▸ **Exercise materials**:
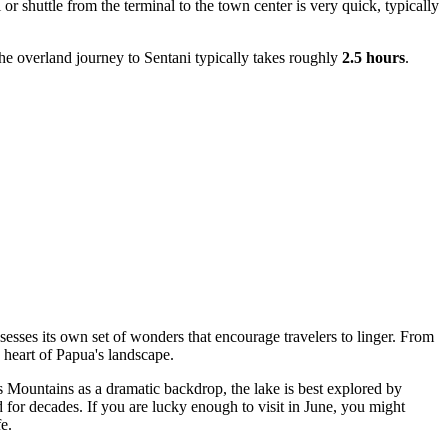
 or shuttle from the terminal to the town center is very quick, typically
the overland journey to Sentani typically takes roughly
2.5 hours
.
sesses its own set of wonders that encourage travelers to linger. From
e heart of Papua's landscape.
s Mountains as a dramatic backdrop, the lake is best explored by
d for decades. If you are lucky enough to visit in June, you might
e.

▸ **Work instructions**:
Extract the lines above from the one containing "s Mountains as" to the last line, both included, exactly as written.

▸ **Solution for this task**:
s Mountains as a dramatic backdrop, the lake is best explored by
d for decades. If you are lucky enough to visit in June, you might
e.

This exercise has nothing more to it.